[Start of Attachment]

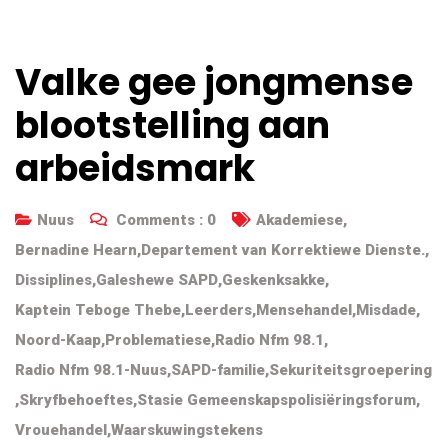
Valke gee jongmense
blootstelling aan
arbeidsmark
Nuus
Comments :
0
Akademiese
,
Bernadine Hearn
,
Departement van Korrektiewe Dienste.
,
Dissiplines
,
Galeshewe SAPD
,
Geskenksakke
,
Kaptein Teboge Thebe
,
Leerders
,
Mensehandel
,
Misdade
,
Noord-Kaap
,
Problematiese
,
Radio Nfm 98.1
,
Radio Nfm 98.1-Nuus
,
SAPD-familie
,
Sekuriteitsgroepering
,
Skryfbehoeftes
,
Stasie Gemeenskapspolisiëringsforum
,
Vrouehandel
,
Waarskuwingstekens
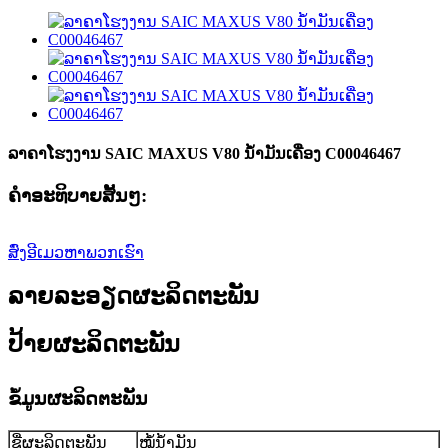
ລາຄາໂຮງງານ SAIC MAXUS V80 ນ້ຳມັນເຄື່ອງ C00046467
ຄໍາອະທິບາຍສັ້ນໆ:
ສົ່ງອີເມວຫາພວກເຮົາ
ລາຍລະອຽດຜະລິດຕະພັນ
ປ້າຍຜະລິດຕະພັນ
ຂໍ້ມູນຜະລິດຕະພັນ
ຊື່ຜະລິດຕະພັນ
ໝໍ້ນ້ຳມັນ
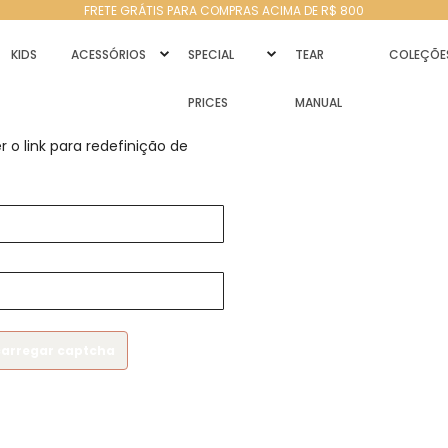
FRETE GRÁTIS PARA COMPRAS ACIMA DE R$ 800
KIDS
ACESSÓRIOS
SPECIAL
TEAR
COLEÇÕE
PRICES
MANUAL
 o link para redefinição de
carregar captcha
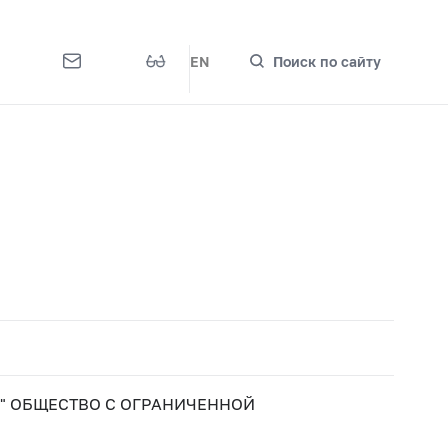
EN
Поиск по сайту
" ОБЩЕСТВО С ОГРАНИЧЕННОЙ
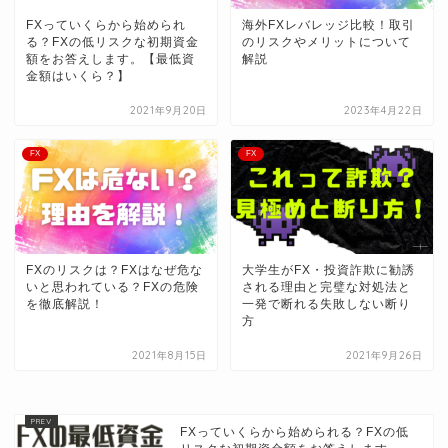
FXっていくらから始められ
海外FXレバレッジ比較！取引
る？FXの低リスクな初期資金
のリスクやメリットについて
額をお答えします。【最低資
解説
金額はいくら？】
2021年9月20日
2023年4月22日
FX
FX
FXのリスクは？FXはなぜ危な
大学生がFX・投資詐欺に勧誘
いと思われている？FXの危険
される理由と完璧な対処法と
を徹底解説！
一発で断れる失敗しない断り
方
2021年8月15日
2021年9月26日
FXっていくらから始められる？FXの低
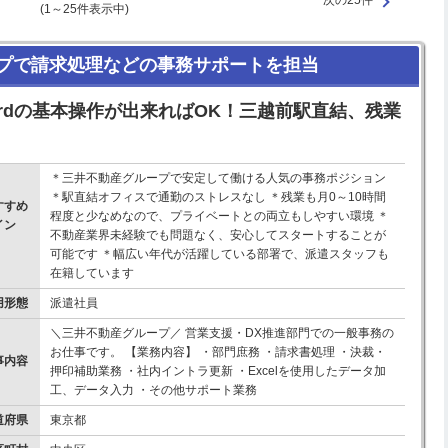
次の25件
(1～25件表示中)
プで請求処理などの事務サポートを担当
ordの基本操作が出来ればOK！三越前駅直結、残業
＊三井不動産グループで安定して働ける人気の事務ポジション
＊駅直結オフィスで通勤のストレスなし ＊残業も月0～10時間
すすめ
程度と少なめなので、プライベートとの両立もしやすい環境 ＊
イン
不動産業界未経験でも問題なく、安心してスタートすることが
！
可能です ＊幅広い年代が活躍している部署で、派遣スタッフも
在籍しています
用形態
派遣社員
＼三井不動産グループ／ 営業支援・DX推進部門での一般事務の
お仕事です。 【業務内容】 ・部門庶務 ・請求書処理 ・決裁・
事内容
押印補助業務 ・社内イントラ更新 ・Excelを使用したデータ加
工、データ入力 ・その他サポート業務
道府県
東京都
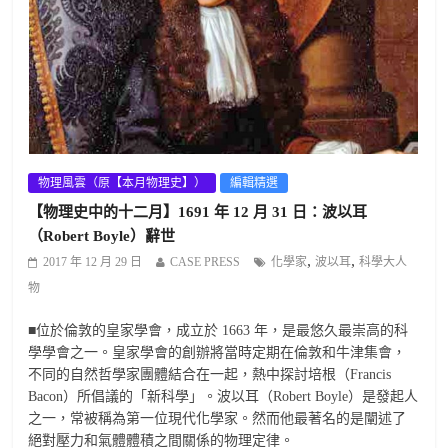
物理風雲（原【本月物理史】）
編輯精選
【物理史中的十二月】1691 年 12 月 31 日：波以耳
（Robert Boyle）辭世
,
,
2017 年 12 月 29 日
CASE PRESS
化學家
波以耳
科學大人
物
■位於倫敦的皇家學會，成立於 1663 年，是最悠久最崇高的科
學學會之一。皇家學會的創辦將當時定期在倫敦和牛津集會，
不同的自然哲學家團體結合在一起，熱中探討培根（Francis
Bacon）所倡議的「新科學」。波以耳（Robert Boyle）是發起人
之一，常被稱為第一位現代化學家。然而他最著名的是闡述了
絕對壓力和氣體體積之間關係的物理定律。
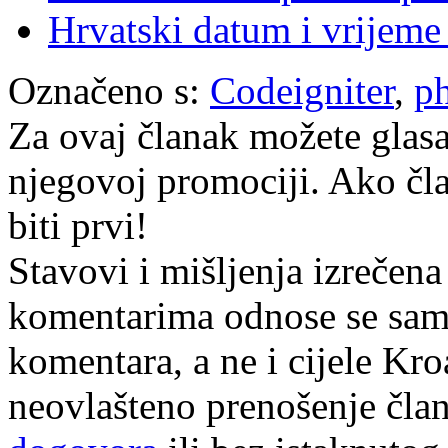
Hrvatski datum i vrijem
Označeno s:
Codeigniter
,
p
Za ovaj članak možete glasa
njegovoj promociji. Ako čla
biti prvi!
Stavovi i mišljenja izrečena
komentarima odnose se samo 
komentara, a ne i cijele Kr
neovlašteno prenošenje član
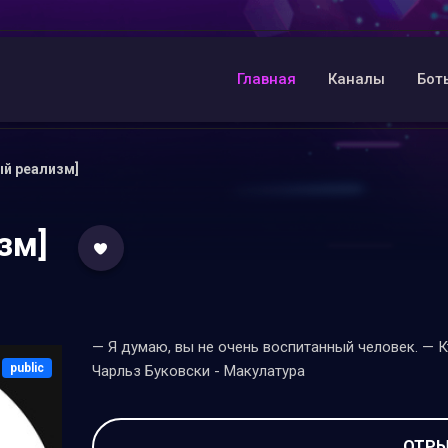
Главная
Каналы
Бот
ый реализм]
зм]
— Я думаю, вы не очень воспитанный человек. — К
public
Чарльз Буковски - Макулатура
ОТРЫ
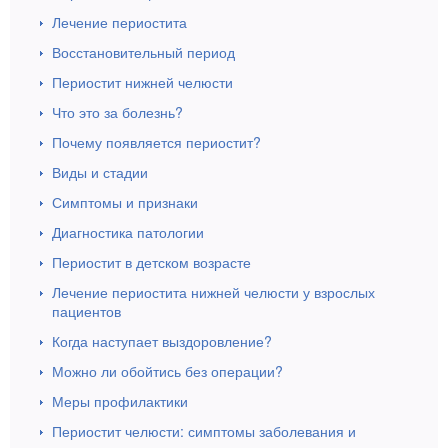
Лечение периостита
Восстановительный период
Периостит нижней челюсти
Что это за болезнь?
Почему появляется периостит?
Виды и стадии
Симптомы и признаки
Диагностика патологии
Периостит в детском возрасте
Лечение периостита нижней челюсти у взрослых
пациентов
Когда наступает выздоровление?
Можно ли обойтись без операции?
Меры профилактики
Периостит челюсти: симптомы заболевания и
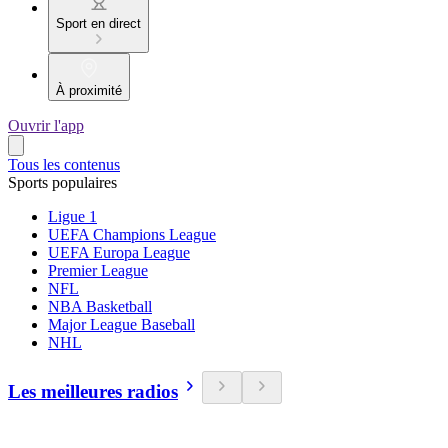
Sport en direct
À proximité
Ouvrir l'app
Tous les contenus
Sports populaires
Ligue 1
UEFA Champions League
UEFA Europa League
Premier League
NFL
NBA Basketball
Major League Baseball
NHL
Les meilleures radios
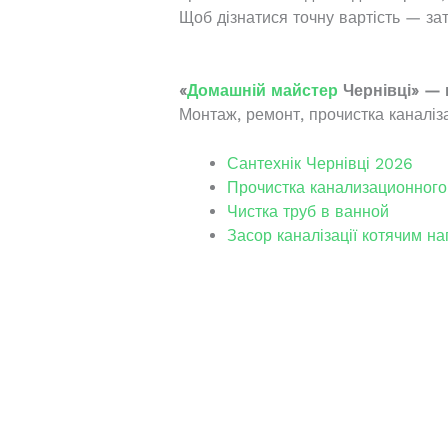
Щоб дізнатися точну вартість — за
«
Домашній майстер
Чернівці» — 
Монтаж, ремонт, прочистка каналіз
Сантехнік Чернівці 2026
Прочистка канализационного
Чистка труб в ванной
Засор каналізації котячим 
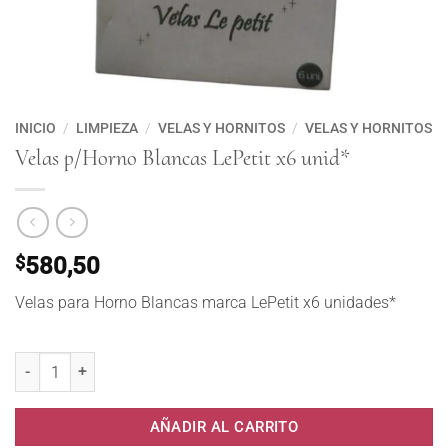
INICIO
/
LIMPIEZA
/
VELAS Y HORNITOS
/
VELAS Y HORNITOS
Velas p/Horno Blancas LePetit x6 unid*
$
580,50
Velas para Horno Blancas marca LePetit x6 unidades*
Velas p/Horno Blancas LePetit x6 unid* cantidad
AÑADIR AL CARRITO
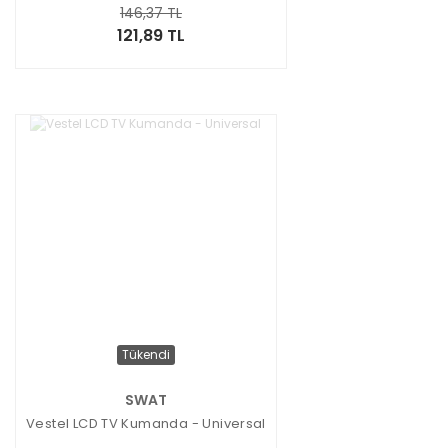
146,37 TL
121,89 TL
Tükendi
SWAT
Vestel LCD TV Kumanda - Universal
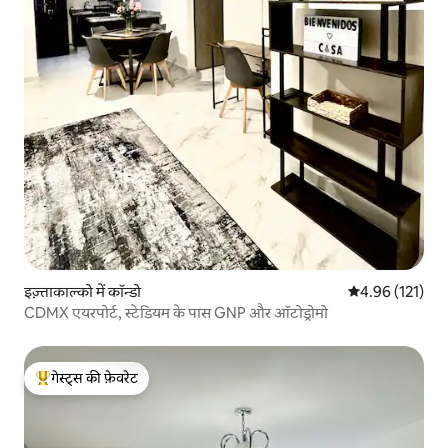
इज़्ताकाल्को में कॉन्डो
औसत रेटिंग 5 में स
4.96 (121)
CDMX एयरपोर्ट, स्टेडियम के पास GNP और ऑटोड्रोमो
गेस्ट्स की फ़ेवरेट
गेस्ट्स का टॉप फ़ेवरेट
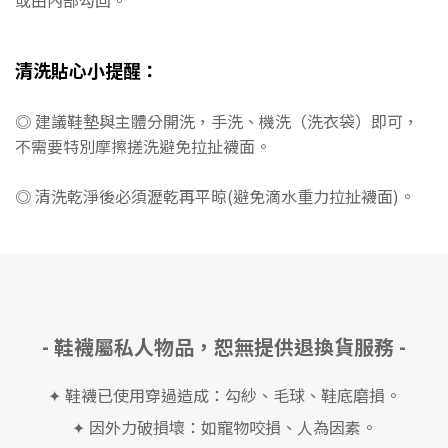
或由內部勾回。
清洗貼心小提醒：
◎ 建議鞋墊與主體分開洗，手洗、機洗（洗衣袋）即可，
不需要特別摩擦搓洗避免拉扯襪面。
◎ 清洗乾淨後必須瀝乾再平晾(避免滴水重力拉扯襪面)。
- 鞋襪屬私人物品，恕無提供退換貨服務 -
✦ 鞋襪已使用穿過造成：勾紗、毛球、鞋底磨損。
✦ 因外力破損壞：如寵物咬損、人為因素。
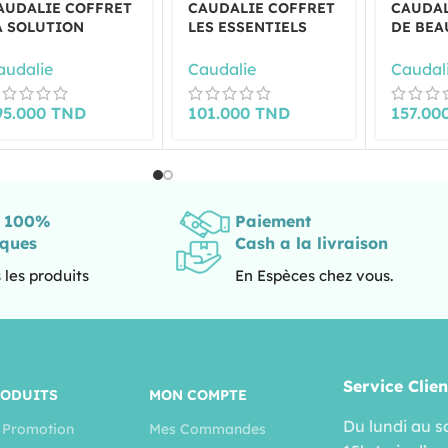
AUDALIE COFFRET
CAUDALIE COFFRET
CAUDAL
A SOLUTION
LES ESSENTIELS
DE BEA
ERMETÉ
CORPS NUTRITION
DETOX
audalie
Caudalie
Caudal
95.000
TND
101.000
TND
157.00
s 100%
Paiement
iques
Cash a la livraison
 les produits
En Espèces chez vous.
Service Clien
RODUITS
MON COMPTE
Du lundi au s
 Promotion
Mes Commandes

[End of Attachment]

Print the data above in full and exactly as it appears, skipping the pictures.

COMPLETED TASK:
Valke gee jongmense
blootstelling aan
arbeidsmark
Nuus
Comments :
0
Akademiese
,
Bernadine Hearn
,
Departement van Korrektiewe Dienste.
,
Dissiplines
,
Galeshewe SAPD
,
Geskenksakke
,
Kaptein Teboge Thebe
,
Leerders
,
Mensehandel
,
Misdade
,
Noord-Kaap
,
Problematiese
,
Radio Nfm 98.1
,
Radio Nfm 98.1-Nuus
,
SAPD-familie
,
Sekuriteitsgroepering
,
Skryfbehoeftes
,
Stasie Gemeenskapspolisiëringsforum
,
Vrouehandel
,
Waarskuwingstekens
ລາຄາໂຮງງານ SAIC MAXUS V80 ນ້ຳມັນເຄື່ອງ C00046467
ຄໍາອະທິບາຍສັ້ນໆ:
ສົ່ງອີເມວຫາພວກເຮົາ
ລາຍລະອຽດຜະລິດຕະພັນ
ປ້າຍຜະລິດຕະພັນ
ຂໍ້ມູນຜະລິດຕະພັນ
ຊື່ຜະລິດຕະພັນ
ໝໍ້ນ້ຳມັນ
FRETE GRÁTIS PARA COMPRAS ACIMA DE R$ 800
KIDS
ACESSÓRIOS
SPECIAL
TEAR
COLEÇÕE
PRICES
MANUAL
 o link para redefinição de
carregar captcha
EN
Поиск по сайту
" ОБЩЕСТВО С ОГРАНИЧЕННОЙ
FXっていくらから始められ
海外FXレバレッジ比較！取引
る？FXの低リスクな初期資金
のリスクやメリットについて
額をお答えします。【最低資
解説
金額はいくら？】
2021年9月20日
2023年4月22日
FX
FX
FXのリスクは？FXはなぜ危な
大学生がFX・投資詐欺に勧誘
いと思われている？FXの危険
される理由と完璧な対処法と
を徹底解説！
一発で断れる失敗しない断り
方
2021年8月15日
2021年9月26日
FXっていくらから始められる？FXの低
次の25件
(1～25件表示中)
プで請求処理などの事務サポートを担当
ordの基本操作が出来ればOK！三越前駅直結、残業
＊三井不動産グループで安定して働ける人気の事務ポジション
＊駅直結オフィスで通勤のストレスなし ＊残業も月0～10時間
すすめ
程度と少なめなので、プライベートとの両立もしやすい環境 ＊
イン
不動産業界未経験でも問題なく、安心してスタートすることが
！
可能です ＊幅広い年代が活躍している部署で、派遣スタッフも
在籍しています
用形態
派遣社員
＼三井不動産グループ／ 営業支援・DX推進部門での一般事務の
お仕事です。 【業務内容】 ・部門庶務 ・請求書処理 ・決裁・
事内容
押印補助業務 ・社内イントラ更新 ・Excelを使用したデータ加
工、データ入力 ・その他サポート業務
道府県
東京都
物理風雲（原【本月物理史】）
編輯精選
【物理史中的十二月】1691 年 12 月 31 日：波以耳
（Robert Boyle）辭世
,
,
2017 年 12 月 29 日
CASE PRESS
化學家
波以耳
科學大人
物
■位於倫敦的皇家學會，成立於 1663 年，是最悠久最崇高的科
學學會之一。皇家學會的創辦將當時定期在倫敦和牛津集會，
不同的自然哲學家團體結合在一起，熱中探討培根（Francis
Bacon）所倡議的「新科學」。波以耳（Robert Boyle）是發起人
之一，常被稱為第一位現代化學家。然而他最著名的是闡述了
絕對壓力和氣體體積之間關係的物理定律。
Hrvatski datum i vrijem
Označeno s:
Codeigniter
,
p
Za ovaj članak možete glasa
njegovoj promociji. Ako čla
biti prvi!
Stavovi i mišljenja izrečena
komentarima odnose se samo 
komentara, a ne i cijele Kr
neovlašteno prenošenje član
Главная
Каналы
Бот
ый реализм]
зм]
— Я думаю, вы не очень воспитанный человек. — К
public
Чарльз Буковски - Макулатура
ОТРЫ
Лечение периостита
Восстановительный период
Периостит нижней челюсти
Что это за болезнь?
Почему появляется периостит?
Виды и стадии
Симптомы и признаки
Диагностика патологии
Периостит в детском возрасте
Лечение периостита нижней челюсти у взрослых
пациентов
Когда наступает выздоровление?
Можно ли обойтись без операции?
Меры профилактики
Периостит челюсти: симптомы заболевания и
Sport en direct
À proximité
Ouvrir l'app
Tous les contenus
Sports populaires
Ligue 1
UEFA Champions League
UEFA Europa League
Premier League
NFL
NBA Basketball
Major League Baseball
NHL
Les meilleures radios
Щоб дізнатися точну вартість — за
«
Домашній майстер
Чернівці» — 
Монтаж, ремонт, прочистка каналіз
Сантехнік Чернівці 2026
Прочистка канализационного
Чистка труб в ванной
Засор каналізації котячим 
INICIO
/
LIMPIEZA
/
VELAS Y HORNITOS
/
VELAS Y HORNITOS
Velas p/Horno Blancas LePetit x6 unid*
$
580,50
Velas para Horno Blancas marca LePetit x6 unidades*
Velas p/Horno Blancas LePetit x6 unid* cantidad
AÑADIR AL CARRITO
146,37 TL
121,89 TL
Tükendi
SWAT
Vestel LCD TV Kumanda - Universal
इज़्ताकाल्को में कॉन्डो
औसत रेटिंग 5 में स
4.96 (121)
CDMX एयरपोर्ट, स्टेडियम के पास GNP और ऑटोड्रोमो
गेस्ट्स की फ़ेवरेट
गेस्ट्स का टॉप फ़ेवरेट
或由內部勾回。
清洗貼心小提醒：
◎ 建議鞋墊與主體分開洗，手洗、機洗（洗衣袋）即可，
不需要特別摩擦搓洗避免拉扯襪面。
◎ 清洗乾淨後必須瀝乾再平晾(避免滴水重力拉扯襪面)。
- 鞋襪屬私人物品，恕無提供退換貨服務 -
✦ 鞋襪已使用穿過造成：勾紗、毛球、鞋底磨損。
✦ 因外力破損壞：如寵物咬損、人為因素。
AUDALIE COFFRET
CAUDALIE COFFRET
CAUDAL
A SOLUTION
LES ESSENTIELS
DE BEA
ERMETÉ
CORPS NUTRITION
DETOX
audalie
Caudalie
Caudal
95.000
TND
101.000
TND
157.00
s 100%
Paiement
iques
Cash a la livraison
 les produits
En Espèces chez vous.
Service Clien
RODUITS
MON COMPTE
Du lundi au s
 Promotion
Mes Commandes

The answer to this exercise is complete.